Może akurat ma włączoną inną piosenkę, może nie lubi akurat takiej muzyki (jak
w moim przypadku), a może otworzy w tym samym momencie dziesięć kart i będzie
musiał szukać tej, z której te dźwięki dobiegają (również mój przypadek, kiedy
otworzyłam wszystkie blogi z kolejki). Proszę więc – zmień ustawienia
odtwarzacza tak, by każdy mógł sam zadecydować, czy chce słuchać tych utworów.
Szablon nie jest idealny, ale ma
swoje plusy. Przede wszystkim podoba mi się to, że to Twoje zdjęcie znajduje
się w nagłówku. Wprowadza bardzo pozytywny nastrój i jest całkiem ładne. To po
prawej wydaje mi się odrobinę prześwietlone, ale nie rzuca się to w oczy jakoś
szczególnie, przy pierwszym kontakcie z blogiem patrzyłam raczej na lewą
stronę.
Czcionka nie należy do moich
ulubionych, ale nie ma też tragedii, spokojnie da się wszystko odczytać,
chociaż oczywiście mogło być dużo ładniej z sensowniejszymi literkami.
5/10
Treść:
Mimo że deklarowałam w swojej
podstronie, że chętnie przygarnę blogi związane z podróżami i geografią, to z
górskimi niewiele miałam do czynienia (regularnie czytam tylko Marka Owczarza i
do żadnych innych stron związanych z tą tematyką nie jestem za bardzo
przywiązana, rzadko do nich wracam), więc mam nadzieję, że pisanie tej oceny
trochę mnie przekona do intensywniejszego wejścia w tę tematykę.

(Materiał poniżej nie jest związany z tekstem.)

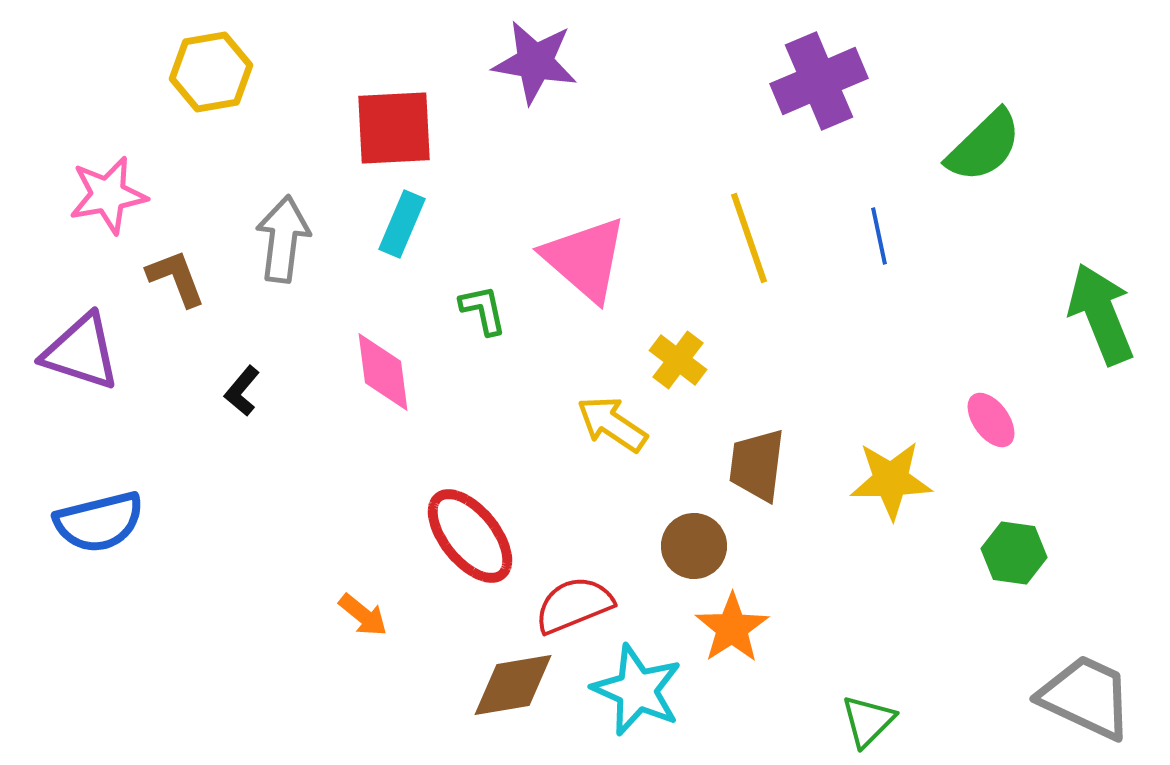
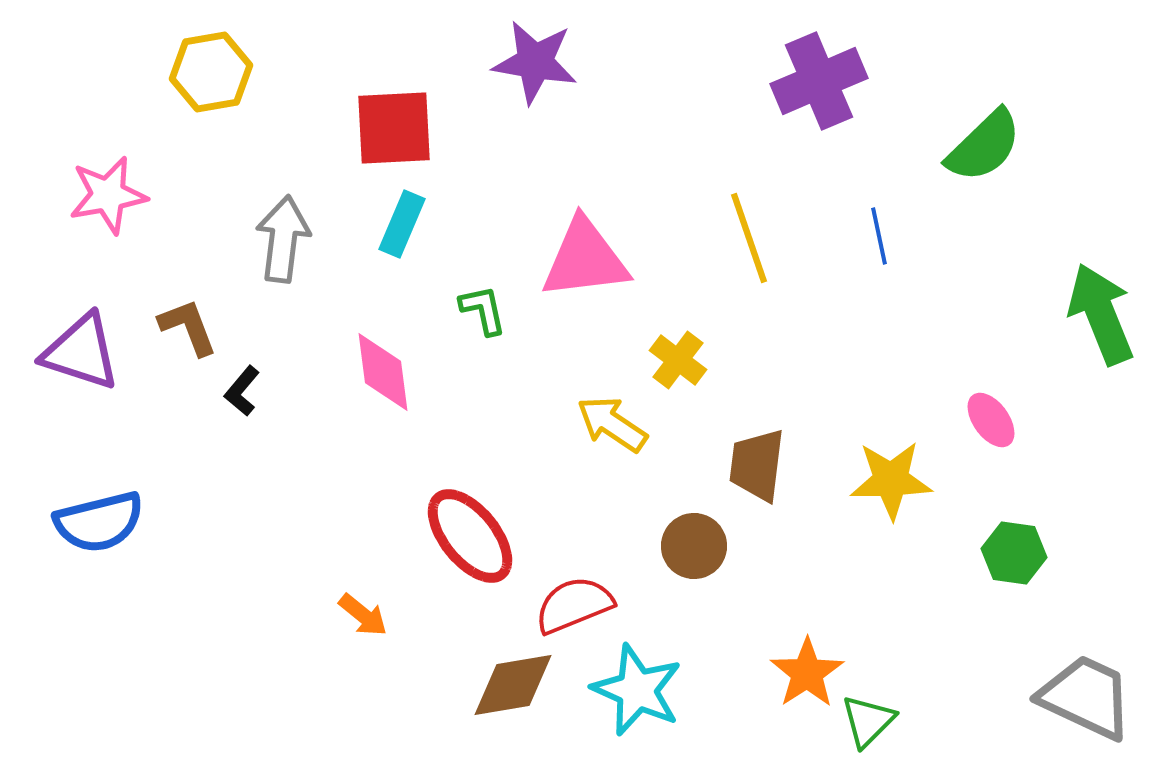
pink triangle: rotated 48 degrees counterclockwise
brown L-shape: moved 12 px right, 49 px down
orange star: moved 75 px right, 45 px down
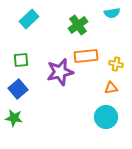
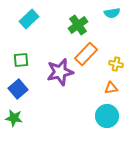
orange rectangle: moved 2 px up; rotated 40 degrees counterclockwise
cyan circle: moved 1 px right, 1 px up
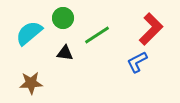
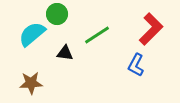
green circle: moved 6 px left, 4 px up
cyan semicircle: moved 3 px right, 1 px down
blue L-shape: moved 1 px left, 3 px down; rotated 35 degrees counterclockwise
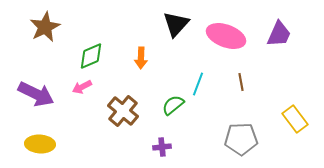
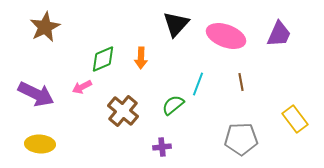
green diamond: moved 12 px right, 3 px down
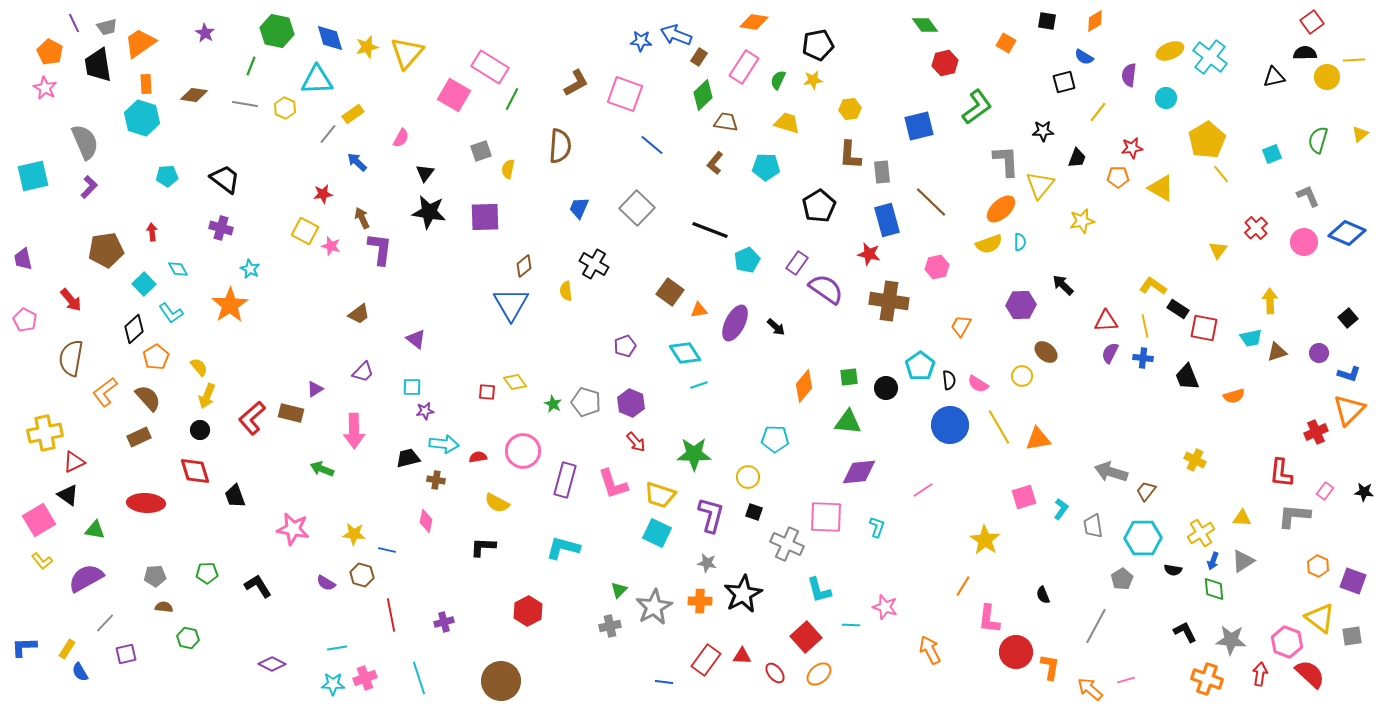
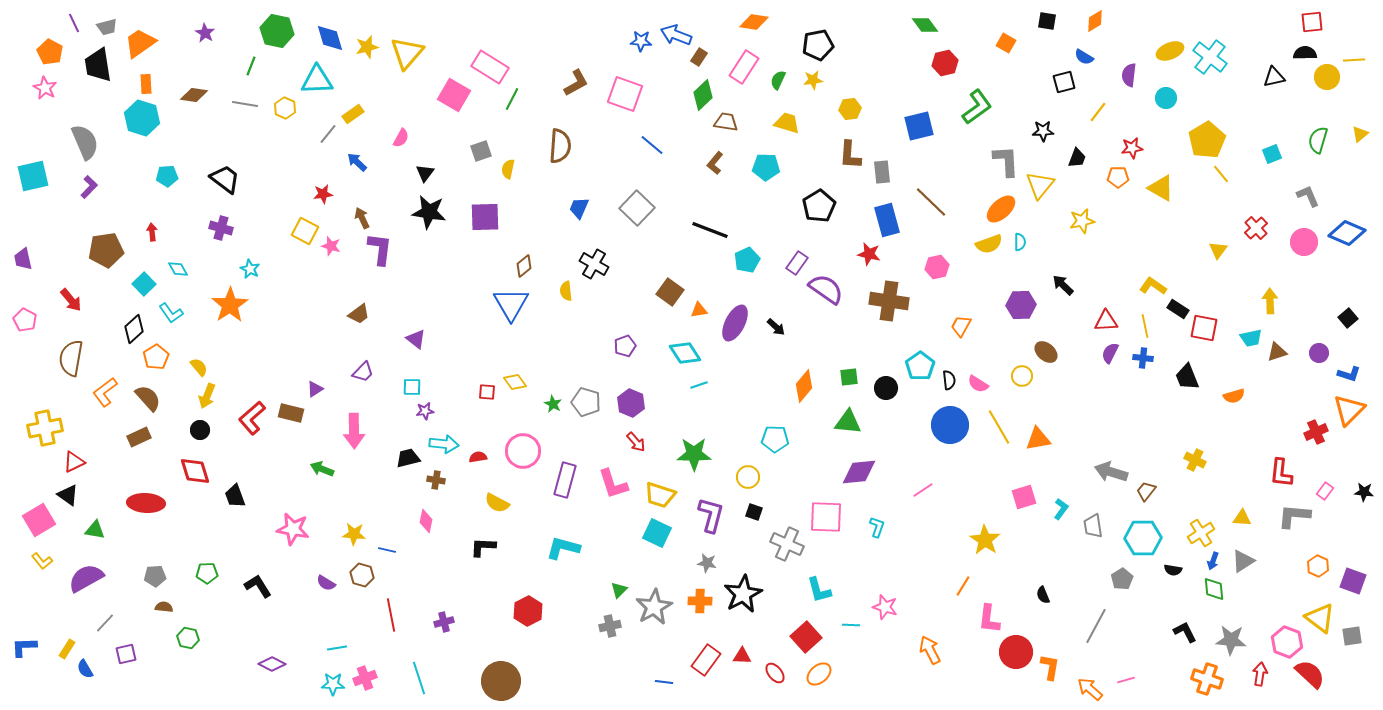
red square at (1312, 22): rotated 30 degrees clockwise
yellow cross at (45, 433): moved 5 px up
blue semicircle at (80, 672): moved 5 px right, 3 px up
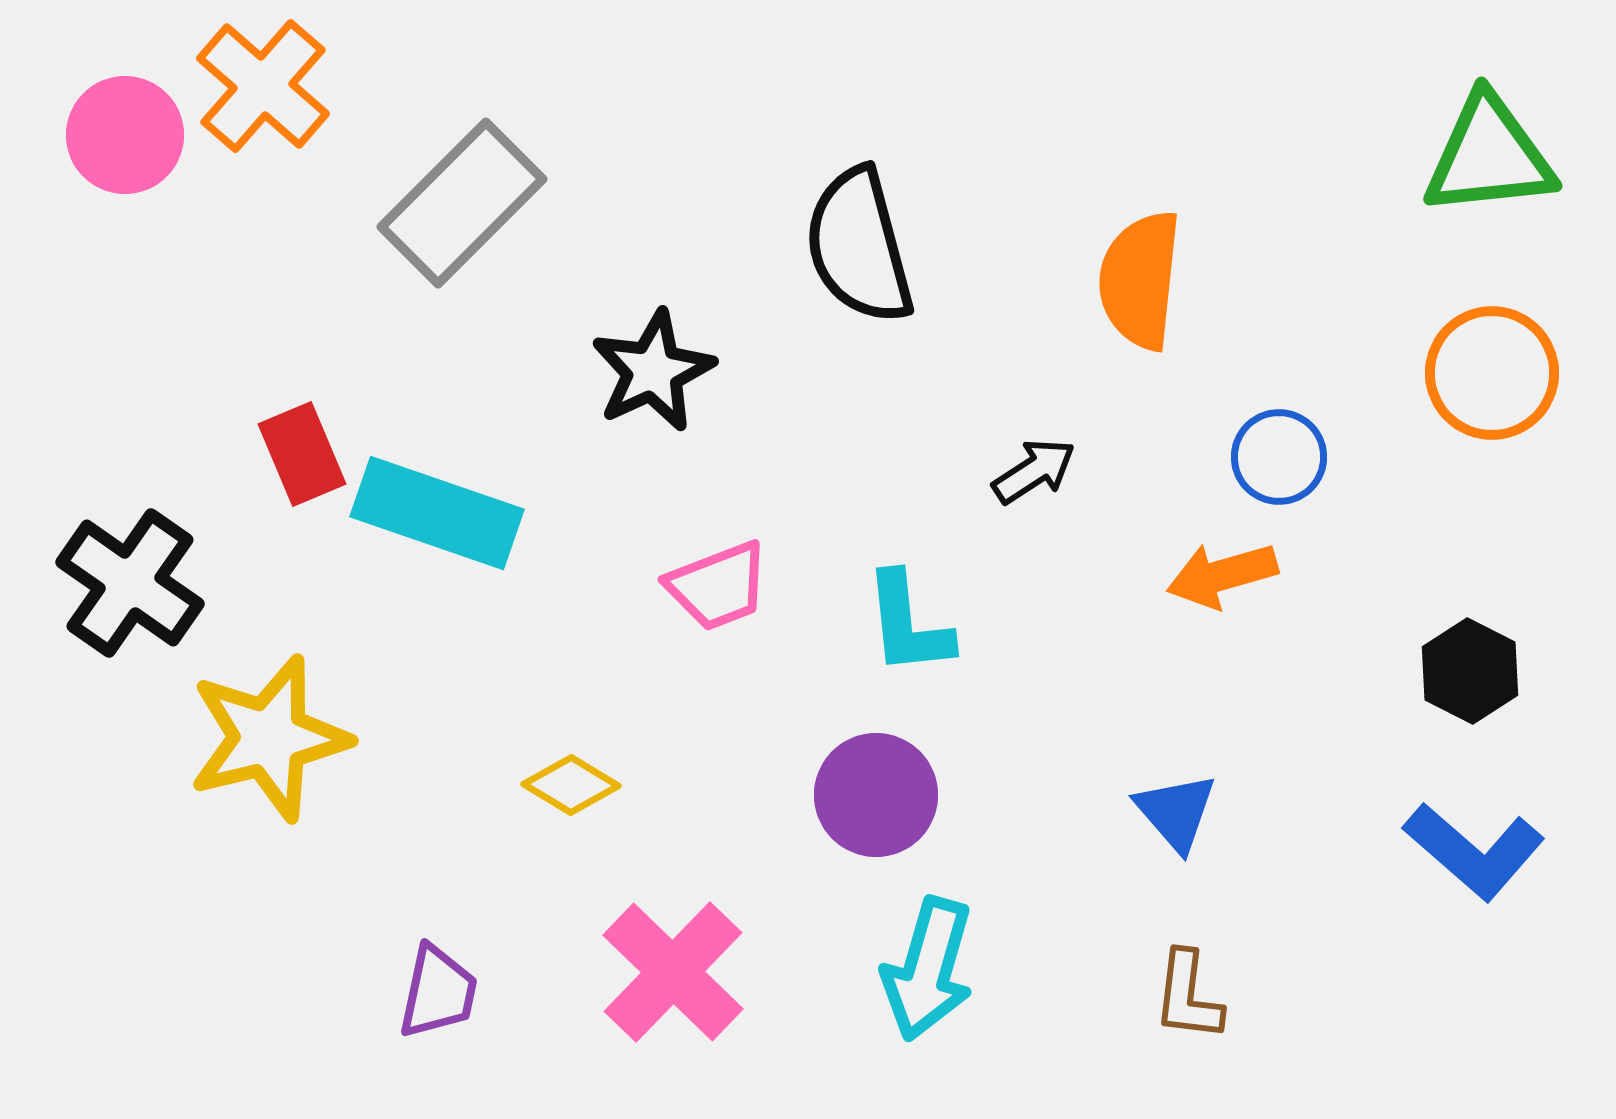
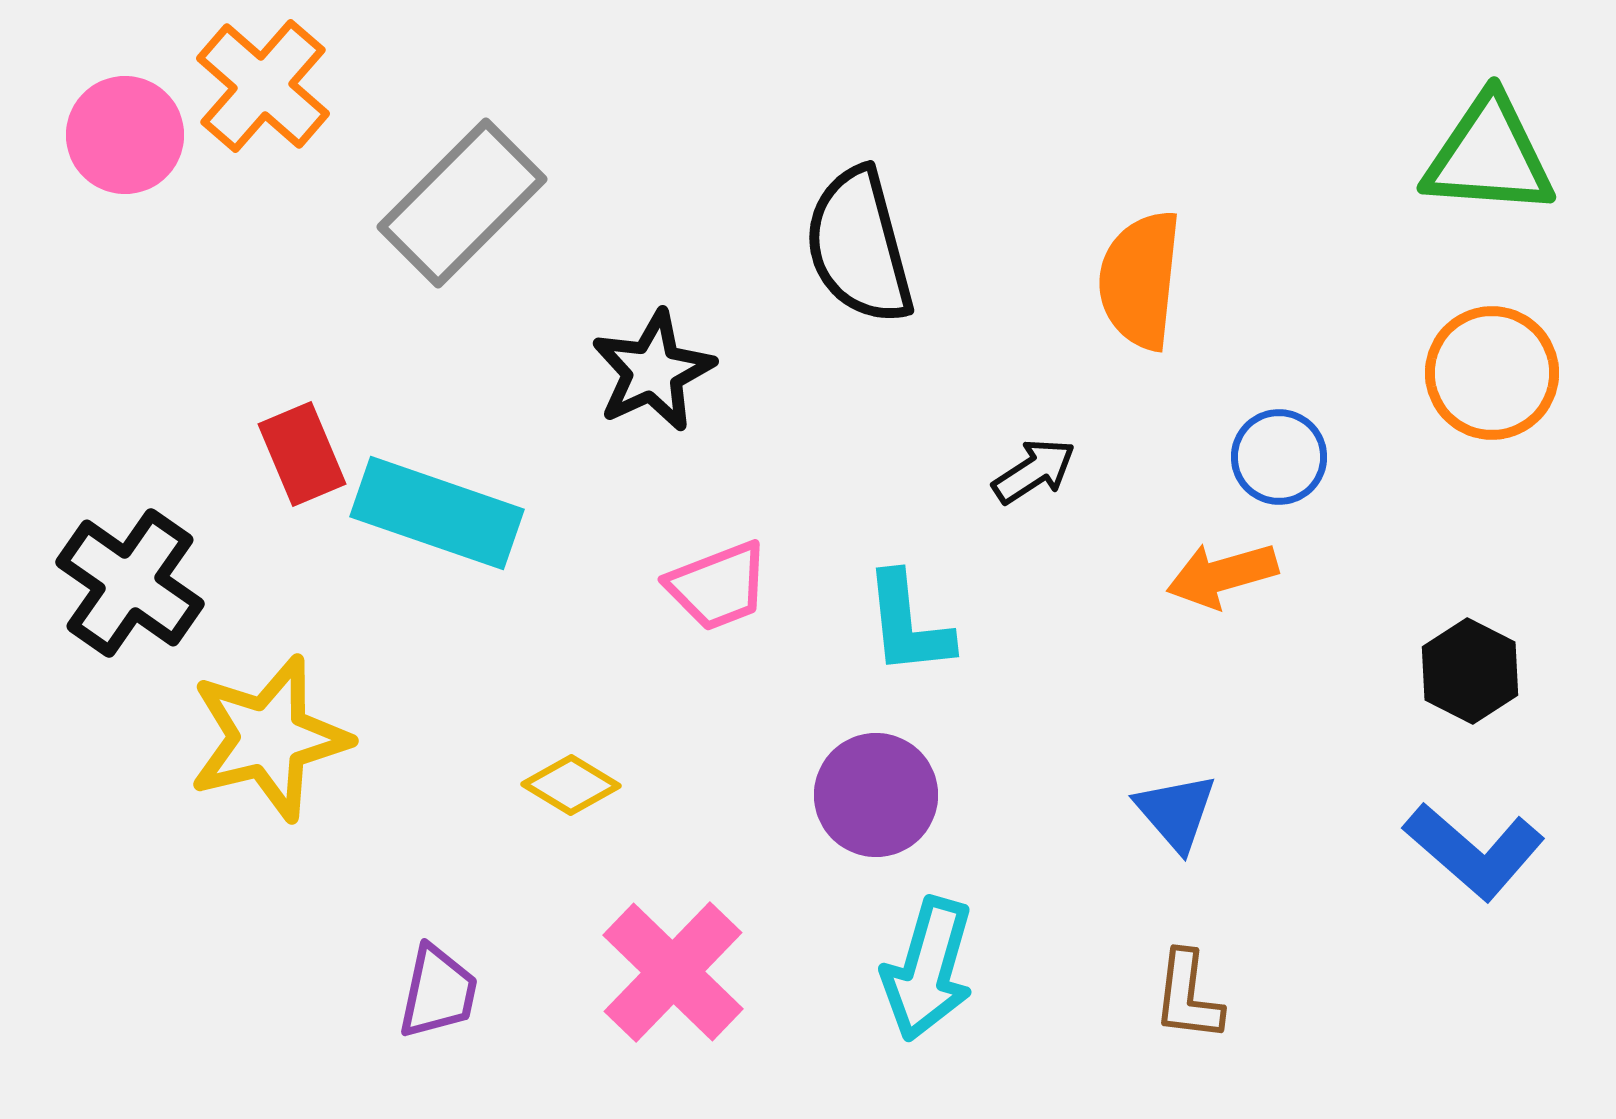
green triangle: rotated 10 degrees clockwise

Zaczynam od najstarszych postów,
będę czytała wszystkie i jeśli znajdę jakieś błędy, będę je wypisywała na
bieżąco.
Początki bywają trudne.
Już sam tytuł jest zapisany
błędnie, bo nie powinno się stawiać w nim kropki. Jeśli ten błąd będzie się
nadal pojawiał, nie będę go już wypisywała, bo wierzę w to, że zmienisz
wszystkie.
„Gdy tylko zima nas opuści i się
ociepli, i
jeśli będę miała czas i możliwość, będę wyjeżdżać w góry na wycieczki
jednodniowe (niedziele) z PTTK-u, do którego wspólnie z tatą należę.” – Kiedy
po raz kolejny powtarzamy w zdaniu i,
a część, którą ono rozpoczyna, jest równorzędna z poprzednią, stawiamy przed
nim przecinek.
„Jest to dobry sposób na
spędzenie czasu, bynajmniej dla mnie.” – Bynajmniej nie znaczy przynajmniej!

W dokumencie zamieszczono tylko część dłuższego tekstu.